Speaking with Euronews' Shona Murray, Coveney added now was not the time for the UK to be "looking for asks" in it's agreement.
"I think the UK doesn't quite seem to understand the parameters within which the EU has to operate here," he said.
"We've been respectful on that towards the UK and the decisions they've made, but we can't facilitate a situation where right at the end of these negotiations, the UK are looking for asks."
Coveney's comments came after UK Prime Minister Theresa May delivered a speech in Grimsby, north east England, on Friday, in which she appealed to the EU for "one more push" to get her deal over the line.
May has spent the last week trying to gather support for her deal ahead of a "meaningful vote" in UK parliament next week.

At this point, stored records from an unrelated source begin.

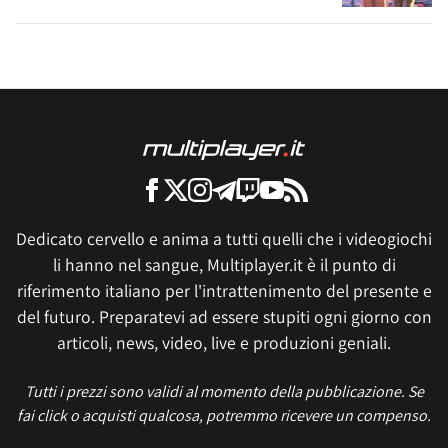
Dedicato cervello e anima a tutti quelli che i videogiochi
li hanno nel sangue, Multiplayer.it è il punto di
riferimento italiano per l'intrattenimento del presente e
del futuro. Preparatevi ad essere stupiti ogni giorno con
articoli, news, video, live e produzioni geniali.
Tutti i prezzi sono validi al momento della pubblicazione. Se
fai click o acquisti qualcosa, potremmo ricevere un compenso.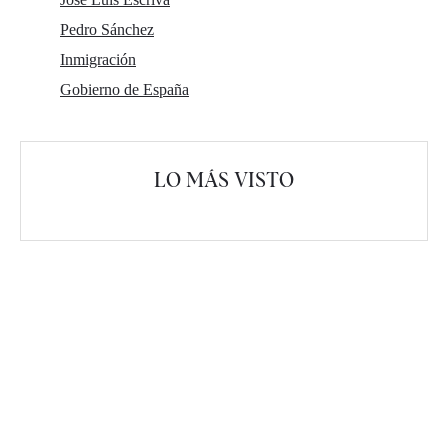
Pedro Sánchez
Inmigración
Gobierno de España
LO MÁS VISTO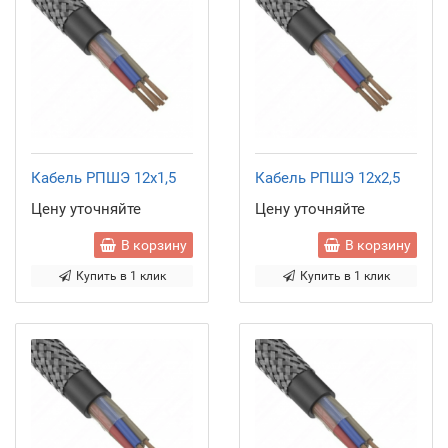
Кабель РПШЭ 12x1,5
Кабель РПШЭ 12x2,5
Цену уточняйте
Цену уточняйте
В корзину
В корзину
Купить в 1 клик
Купить в 1 клик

"We are hopeful, of course, that on Tuesday the parliament in Westminster will ratify a deal," Coveney said.
But "at the moment it looks like a difficult job...the negotiations have not gone well this week."
Should May's deal be rejected on Tuesday, MPs will be invited to vote the following day on whether the UK should leave the EU on March 29 without a deal. If MPs also vote to reject this, they will be invited again to vote on whether the UK should seek an extension to Article 50.